SUPPLIED INFORMATION section start
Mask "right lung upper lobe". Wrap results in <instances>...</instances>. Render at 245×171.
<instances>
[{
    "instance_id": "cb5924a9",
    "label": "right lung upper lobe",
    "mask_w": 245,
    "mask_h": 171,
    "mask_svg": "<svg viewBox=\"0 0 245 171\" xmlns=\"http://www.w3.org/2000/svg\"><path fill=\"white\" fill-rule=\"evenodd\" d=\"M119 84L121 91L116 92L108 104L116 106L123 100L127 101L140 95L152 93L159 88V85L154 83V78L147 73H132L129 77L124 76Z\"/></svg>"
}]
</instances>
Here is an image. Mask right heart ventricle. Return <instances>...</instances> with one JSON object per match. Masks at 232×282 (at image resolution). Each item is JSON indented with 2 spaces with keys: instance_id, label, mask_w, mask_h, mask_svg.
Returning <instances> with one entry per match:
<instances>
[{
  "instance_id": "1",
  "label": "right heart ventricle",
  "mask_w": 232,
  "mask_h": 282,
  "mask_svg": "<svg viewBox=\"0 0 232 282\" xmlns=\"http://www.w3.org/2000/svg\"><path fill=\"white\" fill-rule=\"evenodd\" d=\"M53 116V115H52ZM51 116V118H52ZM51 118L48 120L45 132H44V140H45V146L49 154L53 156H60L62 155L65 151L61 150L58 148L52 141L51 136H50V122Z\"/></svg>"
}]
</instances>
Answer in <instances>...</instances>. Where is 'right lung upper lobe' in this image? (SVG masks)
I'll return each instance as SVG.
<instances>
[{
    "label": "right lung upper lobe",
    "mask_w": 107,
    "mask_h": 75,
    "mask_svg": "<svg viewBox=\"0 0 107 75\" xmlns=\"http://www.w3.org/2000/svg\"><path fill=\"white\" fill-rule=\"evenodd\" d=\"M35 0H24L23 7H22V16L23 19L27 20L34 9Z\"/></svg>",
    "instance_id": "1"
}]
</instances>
SUPPLIED INFORMATION section end
### EXERCISE AIM
Above are the records; retype every one exactly.

### OUTPUT FOR THIS TASK
Mask "right lung upper lobe". Wrap results in <instances>...</instances>. Render at 245×171.
<instances>
[{
    "instance_id": "cb5924a9",
    "label": "right lung upper lobe",
    "mask_w": 245,
    "mask_h": 171,
    "mask_svg": "<svg viewBox=\"0 0 245 171\" xmlns=\"http://www.w3.org/2000/svg\"><path fill=\"white\" fill-rule=\"evenodd\" d=\"M119 84L121 91L116 92L108 104L116 106L123 100L127 101L140 95L152 93L159 88V85L154 83V78L147 73H132L129 77L124 76Z\"/></svg>"
}]
</instances>
Here is an image. Mask right heart ventricle. Return <instances>...</instances> with one JSON object per match. Masks at 232×282 (at image resolution). Each item is JSON indented with 2 spaces with keys: instance_id, label, mask_w, mask_h, mask_svg.
Returning <instances> with one entry per match:
<instances>
[{
  "instance_id": "1",
  "label": "right heart ventricle",
  "mask_w": 232,
  "mask_h": 282,
  "mask_svg": "<svg viewBox=\"0 0 232 282\" xmlns=\"http://www.w3.org/2000/svg\"><path fill=\"white\" fill-rule=\"evenodd\" d=\"M53 116V115H52ZM51 116V118H52ZM51 118L48 120L45 132H44V140H45V146L49 154L53 156H60L62 155L65 151L61 150L58 148L52 141L51 136H50V122Z\"/></svg>"
}]
</instances>
Answer in <instances>...</instances>. Where is 'right lung upper lobe' in this image? (SVG masks)
I'll return each instance as SVG.
<instances>
[{
    "label": "right lung upper lobe",
    "mask_w": 107,
    "mask_h": 75,
    "mask_svg": "<svg viewBox=\"0 0 107 75\" xmlns=\"http://www.w3.org/2000/svg\"><path fill=\"white\" fill-rule=\"evenodd\" d=\"M35 0H24L23 7H22V16L23 19L27 20L34 9Z\"/></svg>",
    "instance_id": "1"
}]
</instances>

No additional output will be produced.